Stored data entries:
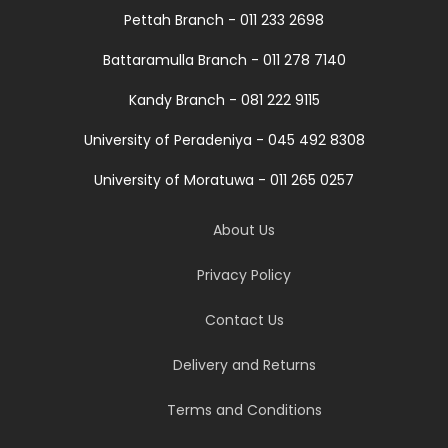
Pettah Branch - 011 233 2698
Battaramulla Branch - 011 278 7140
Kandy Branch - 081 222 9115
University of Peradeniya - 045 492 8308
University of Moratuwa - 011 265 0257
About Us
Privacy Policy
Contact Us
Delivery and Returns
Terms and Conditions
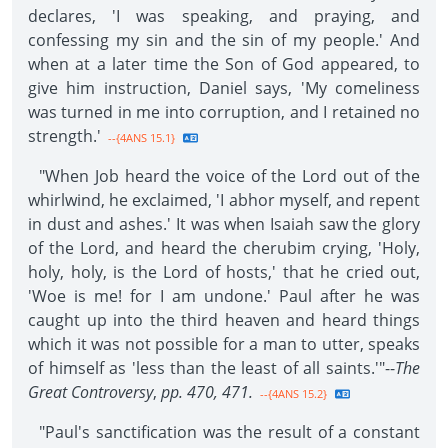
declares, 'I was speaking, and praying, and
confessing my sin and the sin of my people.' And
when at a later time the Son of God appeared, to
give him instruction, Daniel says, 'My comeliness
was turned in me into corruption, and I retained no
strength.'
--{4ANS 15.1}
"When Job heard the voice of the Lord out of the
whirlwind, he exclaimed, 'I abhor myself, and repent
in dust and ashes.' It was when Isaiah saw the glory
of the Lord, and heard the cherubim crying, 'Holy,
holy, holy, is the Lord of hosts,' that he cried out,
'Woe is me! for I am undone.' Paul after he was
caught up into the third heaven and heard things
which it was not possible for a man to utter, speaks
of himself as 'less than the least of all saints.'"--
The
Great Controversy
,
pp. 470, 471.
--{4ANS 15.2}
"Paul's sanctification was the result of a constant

==

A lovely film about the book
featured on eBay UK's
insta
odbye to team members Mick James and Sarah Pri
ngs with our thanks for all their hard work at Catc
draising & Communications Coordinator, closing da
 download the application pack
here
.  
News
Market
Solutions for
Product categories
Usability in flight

Task instructions: In the entries above, find the line holding "odbye to team" and the line holding "Usability in flight", then retype exactly those two lines and every line between them, and nothing else.

Result for this task:
odbye to team members Mick James and Sarah Pri
ngs with our thanks for all their hard work at Catc
draising & Communications Coordinator, closing da
 download the application pack
here
.  
News
Market
Solutions for
Product categories
Usability in flight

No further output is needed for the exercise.